When you have a new hedgehog who is in the process of being litter trained, should you line the cage with something BESIDES fleece before he/she learns to use the litter box?

If so, then what do you suggest I line it with until then? 
And if it doesn't matter then... are the poop/pee stains easy to wash out or what?
I just don't want things to get TOO messy, you know?


----------



## rebeccaeric18 (Jan 27, 2010)

Nope! Keep the fleece lining and if you can put the little poops in the litter box to encourage him/her to use the litter box! 

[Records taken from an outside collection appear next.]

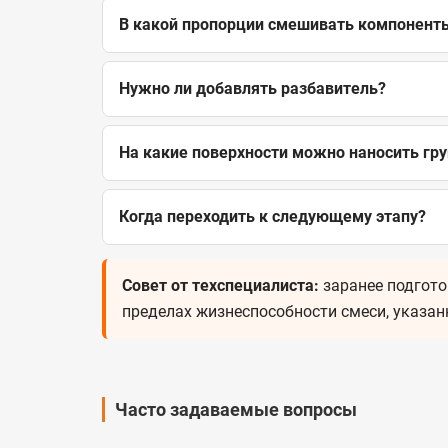
В какой пропорции смешивать компонент
Нужно ли добавлять разбавитель?
На какие поверхности можно наносить гру
Когда переходить к следующему этапу?
Совет от техспециалиста:
заранее подгото
пределах жизнеспособности смеси, указан
Часто задаваемые вопросы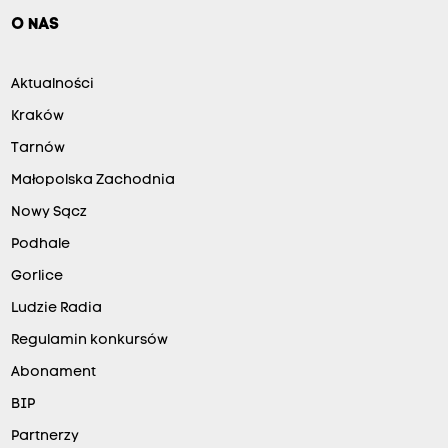
O NAS
Aktualności
Kraków
Tarnów
Małopolska Zachodnia
Nowy Sącz
Podhale
Gorlice
Ludzie Radia
Regulamin konkursów
Abonament
BIP
Partnerzy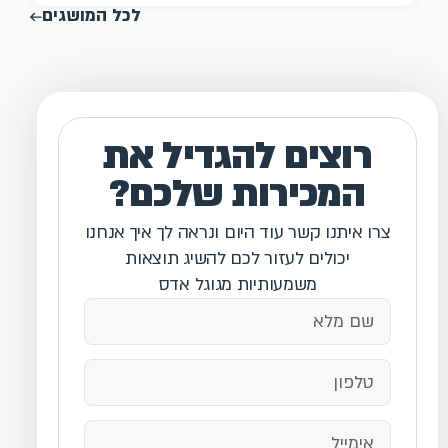
לכל המושגים
רוצים להגדיל את
המכירות שלכם?
צרו איתנו קשר עוד היום ונראה לך איך אנחנו
יכולים לעזור לכם להשיג תוצאות
משמעותיות מגוגל אדס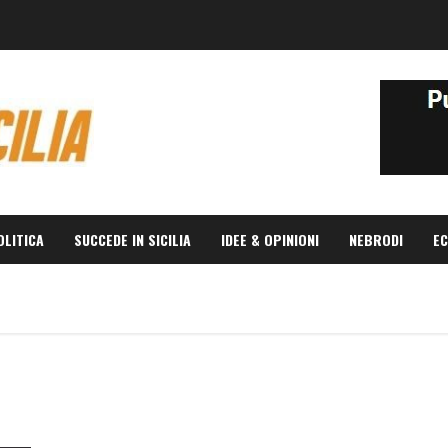
OLITICA
SUCCEDE IN SICILIA
IDEE & OPINIONI
NEBRODI
EC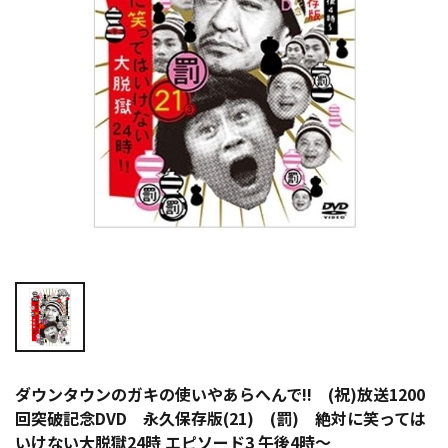
ダウンタウンのガキの使いやあらへんで!! (祝)放送1200
回突破記念DVD 永久保存版(21) (罰) 絶対に笑っては
いけない大脱獄24時 エピソード3 午後4時～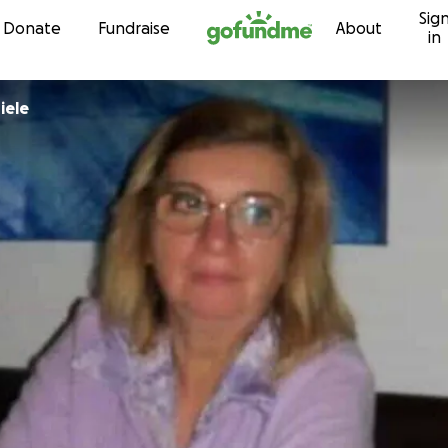
Sig
Skip to content
Donate
Fundraise
About
in
iele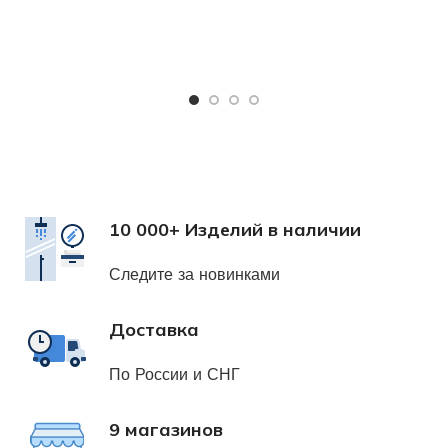
Ч
Х
н
10 000+ Изделий в наличии
Следите за новинками
Доставка
По России и СНГ
9 магазинов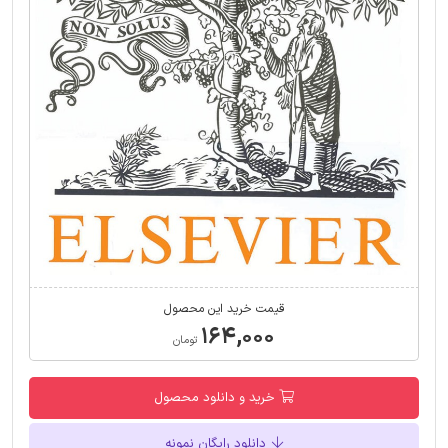
قیمت خرید این محصول
۱۶۴,۰۰۰
تومان
خرید و دانلود محصول
دانلود رایگان نمونه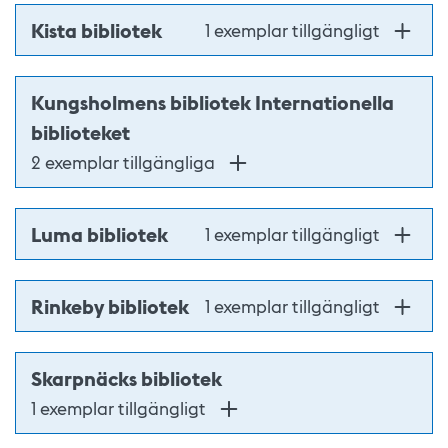
Kista bibliotek
1 exemplar tillgängligt
Kungsholmens bibliotek Internationella
biblioteket
2 exemplar tillgängliga
Luma bibliotek
1 exemplar tillgängligt
Rinkeby bibliotek
1 exemplar tillgängligt
Skarpnäcks bibliotek
1 exemplar tillgängligt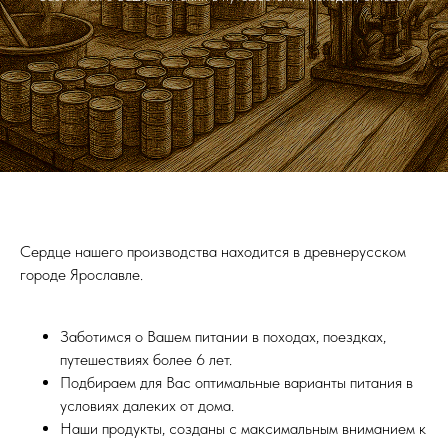
Сердце нашего производства находится в древнерусском
городе Ярославле.
Заботимся о Вашем питании в походах, поездках,
путешествиях более 6 лет.
Подбираем для Вас оптимальные варианты питания в
условиях далеких от дома.
Наши продукты, созданы с максимальным вниманием к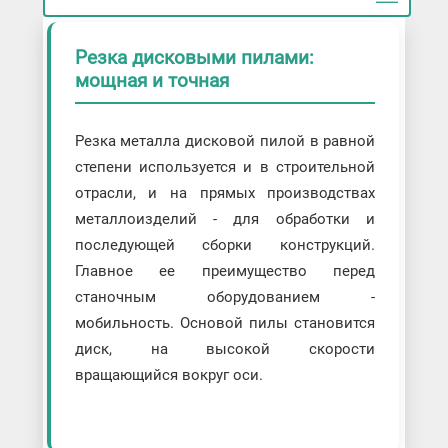
Резка дисковыми пилами:
мощная и точная
Резка металла дисковой пилой в равной
степени используется и в строительной
отрасли, и на прямых производствах
металлоизделий - для обработки и
последующей сборки конструкций.
Главное ее преимущество перед
станочным оборудованием -
мобильность. Основой пилы становится
диск, на высокой скорости
вращающийся вокруг оси.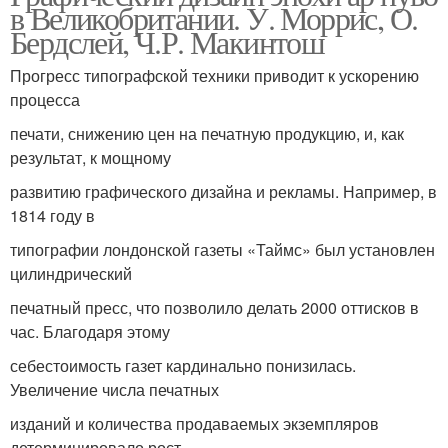
в Великобритании. У. Моррис, О.
Бердслей, Ч.Р. Макинтош
Прогресс типографской техники приводит к ускорению
процесса
печати, снижению цен на печатную продукцию, и, как
результат, к мощному
развитию графического дизайна и рекламы. Например, в
1814 году в
типографии лондонской газеты «Таймс» был установлен
цилиндрический
печатный пресс, что позволило делать 2000 оттисков в
час. Благодаря этому
себестоимость газет кардинально понизилась.
Увеличение числа печатных
изданий и количества продаваемых экземпляров
детерминировало рост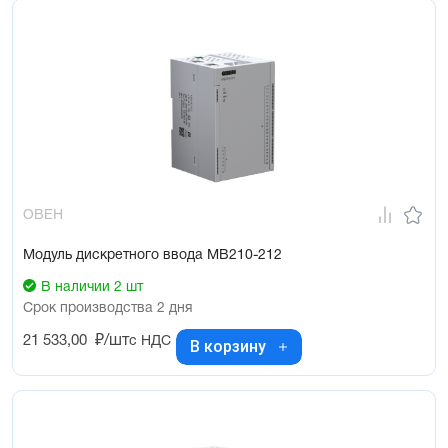
ОВЕН
Модуль дискретного ввода МВ210-212
В наличии 2 шт
Срок производства 2 дня
21 533,00
₽/шт
с НДС
В корзину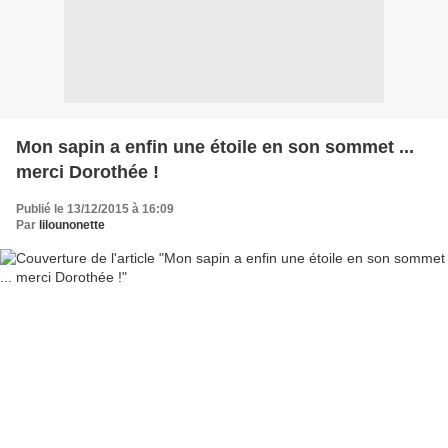
Mon sapin a enfin une étoile en son sommet ...
merci Dorothée !
Publié le 13/12/2015 à 16:09
Par
lilounonette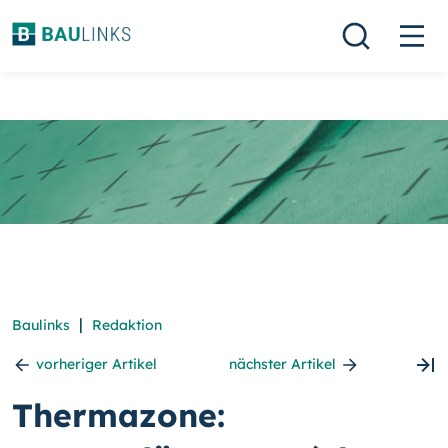
|
Baulinks
Redaktion
vorheriger Artikel
nächster Artikel
Thermazone: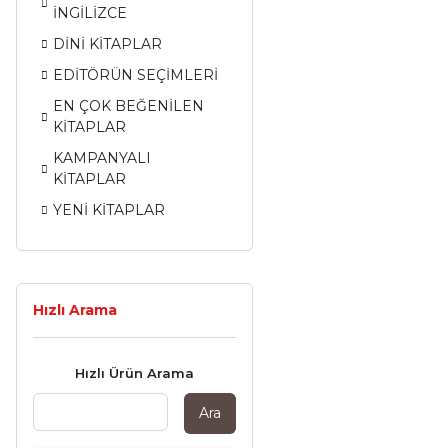
İNGİLİZCE
DİNİ KİTAPLAR
EDİTÖRÜN SEÇİMLERİ
EN ÇOK BEĞENİLEN
KİTAPLAR
KAMPANYALI
KİTAPLAR
YENİ KİTAPLAR
Hızlı Arama
Hızlı Ürün Arama
Ara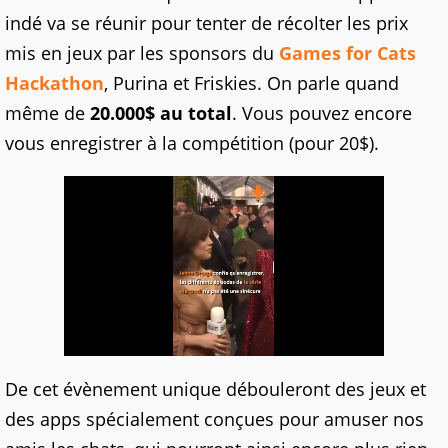
indé va se réunir pour tenter de récolter les prix
mis en jeux par les sponsors du
Games for Cats
Hackathon
, Purina et Friskies. On parle quand
même de
20.000$ au total
. Vous pouvez encore
vous enregistrer à la compétition (pour 20$).
De cet évènement unique débouleront des jeux et
des apps spécialement conçues pour amuser nos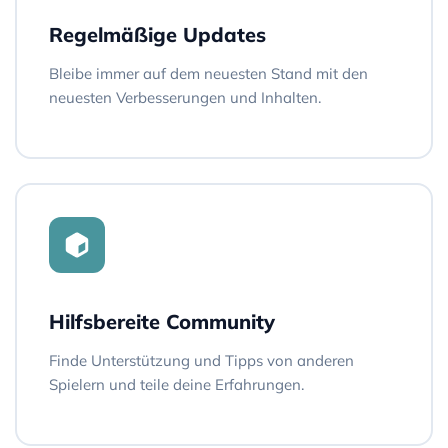
Regelmäßige Updates
Bleibe immer auf dem neuesten Stand mit den
neuesten Verbesserungen und Inhalten.
Hilfsbereite Community
Finde Unterstützung und Tipps von anderen
Spielern und teile deine Erfahrungen.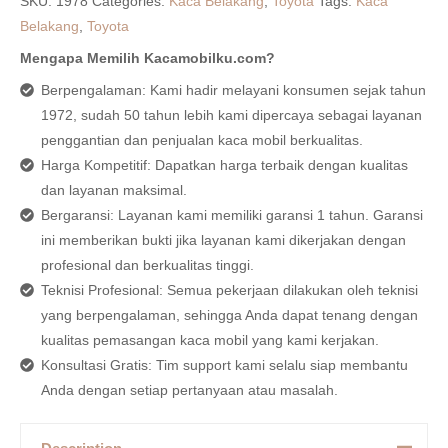
SKU:
1978
Categories:
Kaca Belakang
,
Toyota
Tags:
Kaca
Belakang
,
Toyota
Mengapa Memilih Kacamobilku.com?
Berpengalaman: Kami hadir melayani konsumen sejak tahun
1972, sudah 50 tahun lebih kami dipercaya sebagai layanan
penggantian dan penjualan kaca mobil berkualitas.
Harga Kompetitif: Dapatkan harga terbaik dengan kualitas
dan layanan maksimal.
Bergaransi: Layanan kami memiliki garansi 1 tahun. Garansi
ini memberikan bukti jika layanan kami dikerjakan dengan
profesional dan berkualitas tinggi.
Teknisi Profesional: Semua pekerjaan dilakukan oleh teknisi
yang berpengalaman, sehingga Anda dapat tenang dengan
kualitas pemasangan kaca mobil yang kami kerjakan.
Konsultasi Gratis: Tim support kami selalu siap membantu
Anda dengan setiap pertanyaan atau masalah.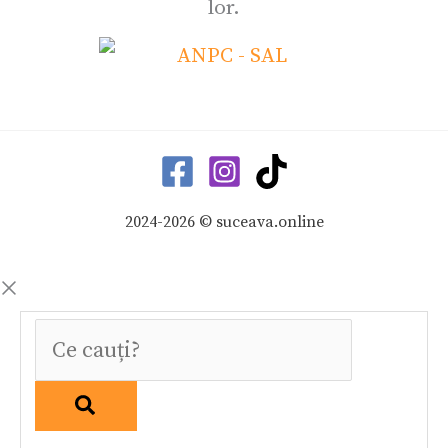
lor.
2024-2026 © suceava.online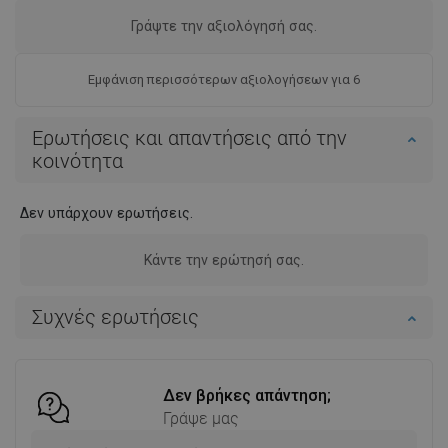
Γράψτε την αξιολόγησή σας.
Εμφάνιση περισσότερων αξιολογήσεων για 6
Ερωτήσεις και απαντήσεις από την
κοινότητα
Δεν υπάρχουν ερωτήσεις.
Κάντε την ερώτησή σας.
Συχνές ερωτήσεις
Δεν βρήκες απάντηση;
Γράψε μας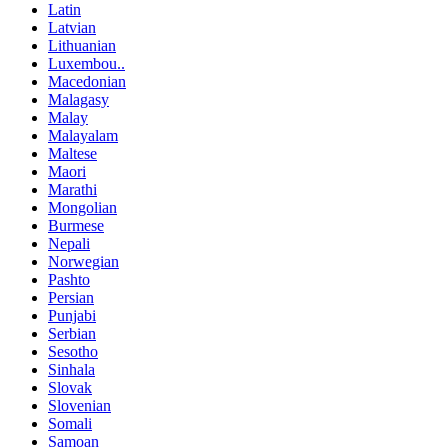
Latin
Latvian
Lithuanian
Luxembou..
Macedonian
Malagasy
Malay
Malayalam
Maltese
Maori
Marathi
Mongolian
Burmese
Nepali
Norwegian
Pashto
Persian
Punjabi
Serbian
Sesotho
Sinhala
Slovak
Slovenian
Somali
Samoan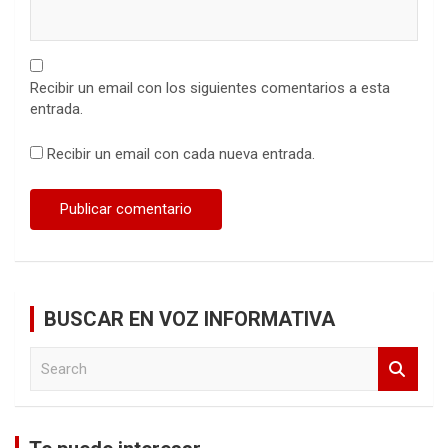
Recibir un email con los siguientes comentarios a esta
entrada.
Recibir un email con cada nueva entrada.
BUSCAR EN VOZ INFORMATIVA
S
e
a
r
c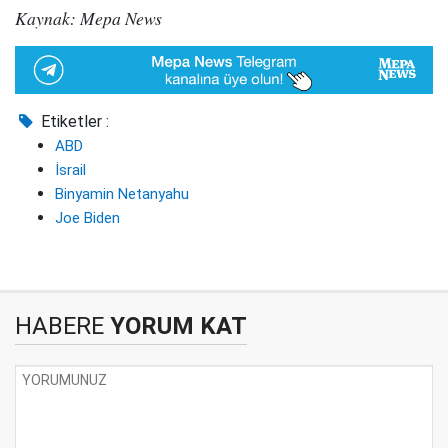
Kaynak: Mepa News
Etiketler :
ABD
İsrail
Binyamin Netanyahu
Joe Biden
HABERE
YORUM KAT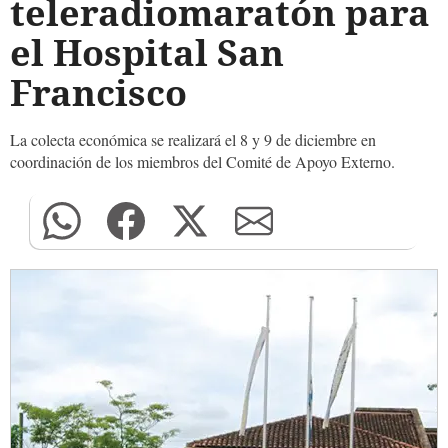
teleradiomaratón para
el Hospital San
Francisco
La colecta económica se realizará el 8 y 9 de diciembre en
coordinación de los miembros del Comité de Apoyo Externo.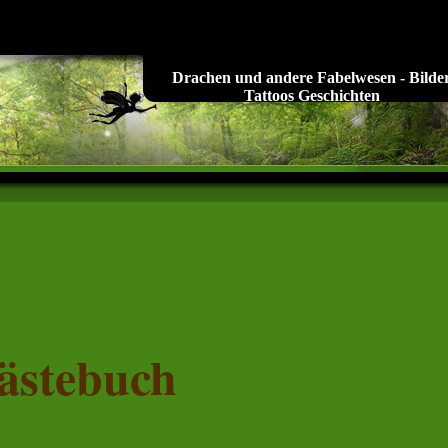
Drachen und andere Fabelwesen - Bilde
Tattoos Geschichten
ästebuch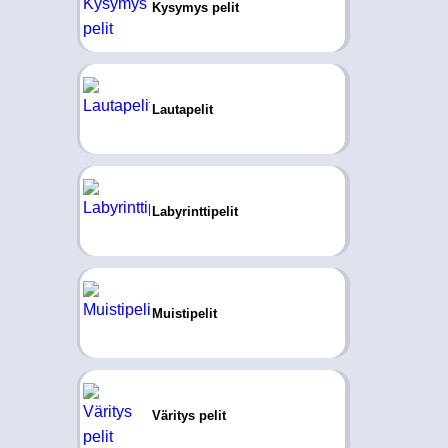
Kysymys pelit
Lautapelit
Labyrinttipelit
Muistipelit
Väritys pelit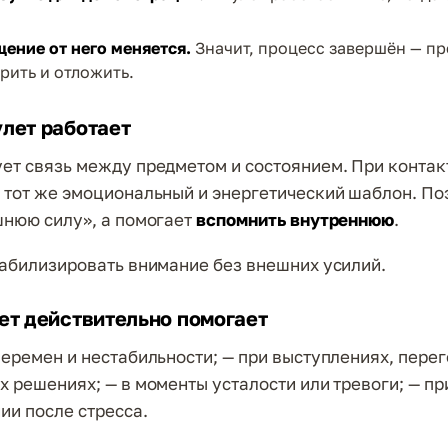
ение от него меняется.
Значит, процесс завершён — п
рить и отложить.
лет работает
ет связь между предметом и состоянием. При контак
 тот же эмоциональный и энергетический шаблон. По
шнюю силу», а помогает
вспомнить внутреннюю
.
табилизировать внимание без внешних усилий.
ет действительно помогает
перемен и нестабильности; — при выступлениях, перег
х решениях; — в моменты усталости или тревоги; — пр
ии после стресса.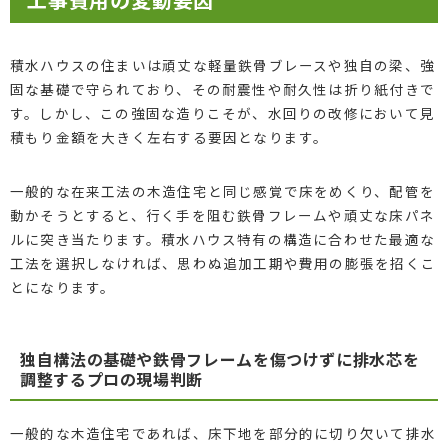
積水ハウスの住まいは頑丈な軽量鉄骨ブレースや独自の梁、強
固な基礎で守られており、その耐震性や耐久性は折り紙付きで
す。しかし、この強固な造りこそが、水回りの改修において見
積もり金額を大きく左右する要因となります。
一般的な在来工法の木造住宅と同じ感覚で床をめくり、配管を
動かそうとすると、行く手を阻む鉄骨フレームや頑丈な床パネ
ルに突き当たります。積水ハウス特有の構造に合わせた最適な
工法を選択しなければ、思わぬ追加工期や費用の膨張を招くこ
とになります。
独自構法の基礎や鉄骨フレームを傷つけずに排水芯を
調整するプロの現場判断
一般的な木造住宅であれば、床下地を部分的に切り欠いて排水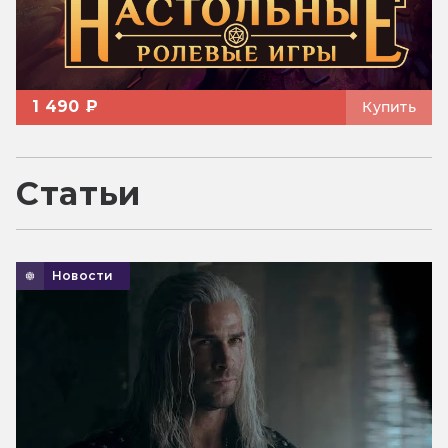
1 490 ₽
Купить
Статьи
Новости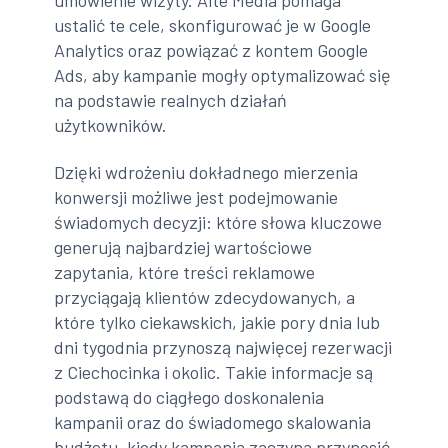
ustalić te cele, skonfigurować je w Google
Analytics oraz powiązać z kontem Google
Ads, aby kampanie mogły optymalizować się
na podstawie realnych działań
użytkowników.
Dzięki wdrożeniu dokładnego mierzenia
konwersji możliwe jest podejmowanie
świadomych decyzji: które słowa kluczowe
generują najbardziej wartościowe
zapytania, które treści reklamowe
przyciągają klientów zdecydowanych, a
które tylko ciekawskich, jakie pory dnia lub
dni tygodnia przynoszą najwięcej rezerwacji
z Ciechocinka i okolic. Takie informacje są
podstawą do ciągłego doskonalenia
kampanii oraz do świadomego skalowania
budżetu, kiedy kampania zaczyna przynosić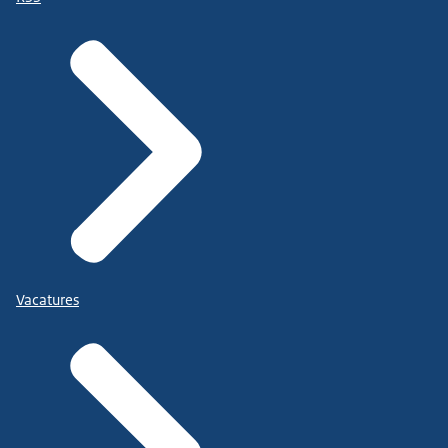
Vacatures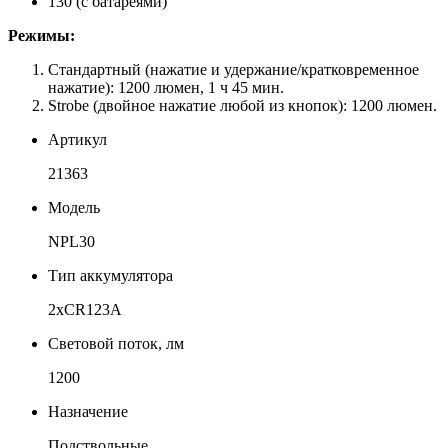
130 (с батареями)
Режимы:
Стандартный (нажатие и удержание/кратковременное
нажатие): 1200 люмен, 1 ч 45 мин.
Strobe (двойное нажатие любой из кнопок): 1200 люмен.
Артикул
21363
Модель
NPL30
Тип аккумулятора
2xCR123A
Световой поток, лм
1200
Назначение
Подствольные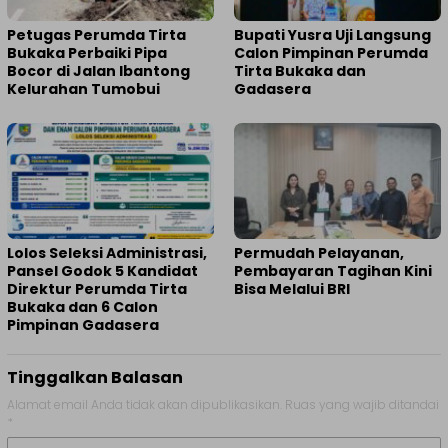
Petugas Perumda Tirta
Bupati Yusra Uji Langsung
Bukaka Perbaiki Pipa
Calon Pimpinan Perumda
Bocor di Jalan Ibantong
Tirta Bukaka dan
Kelurahan Tumobui
Gadasera
Lolos Seleksi Administrasi,
Permudah Pelayanan,
Pansel Godok 5 Kandidat
Pembayaran Tagihan Kini
Direktur Perumda Tirta
Bisa Melalui BRI
Bukaka dan 6 Calon
Pimpinan Gadasera
Tinggalkan Balasan
Alamat email Anda tidak akan dipublikasikan.
Ruas yang wajib ditandai
*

Both poop and pee are easy to wash out/clean. Just spot clean until she is fully using the litter box!
You should have a few liners on hand so you can switch them as they get dirty, (I switch mine every 4 days or less)


----------



## Hedgieonboard (Nov 15, 2009)

I agree with Rebeccaeric18. I'd keep the lining down because there is a chance he will learn to use a litter pan and a chance that he won't. They are very easy to spot clean and change even if he never goes in a pan and is the best bedding option IMO


----------



## LizardGirl (Aug 25, 2008)

There is no need to cover the fleece with anything. It'll get dirty. Most hedgies will not use a litter box... and still use liners.  You just spot clean and wash them when there are too many little poopy pawprints all over. :lol:


----------



## itslindsay (Feb 10, 2010)

haha, okay. so, just keep a liner in it and pick up poop to put it in the litter box to teach him. and in a few days just switch out and wash the liner?
so, if he pees all over it, it doesn't matter? 

it's kind of gross to think he'd be walking all in his own pee.
hopefully he'll take on the litter box so it won't be too much of a mess.

thank you guys. all veryyy helpful. :]


----------



## rebeccaeric18 (Jan 27, 2010)

Yup! Just keep using the liner. The pee will absorb through the liner
so she won't be walking on it


----------



## SnufflePuff (Apr 16, 2009)

50% Vinegar/ 50% water works great for spot cleaning, it removes the odour too to encourage them not to pee in the same spot again.

This may sound kind of gross, but if the pee is fresh, wipe it up with a paper towel, then place the paper towel in the littler box. This is how I trained my hedgies to pee in the litter box.


----------



## itslindsay (Feb 10, 2010)

SnufflePuff said:


> 50% Vinegar/ 50% water works great for spot cleaning, it removes the odour too to encourage them not to pee in the same spot again.
> 
> This may sound kind of gross, but if the pee is fresh, wipe it up with a paper towel, then place the paper towel in the littler box. This is how I trained my hedgies to pee in the litter box.


That's actually super helpful and I think exactly what I needed to hear [or read]. I was wondering what the "spot cleaning" part meant. I assumed it meant just picking up the poop and placing it in the litter box but I wasnt sure about the pee part. hahah. 
I'm definitely going to try that! I'm excited!... to clean poop and pee... :lol:


----------



## Emily (Feb 19, 2010)

Very helpful to me aswell.
I have just been picking up the poop for my little Sniffles and putting it into the box. >.<
Gah. I just HATE how he is always hiding. :'(
Hopefully this will get better. >.<


----------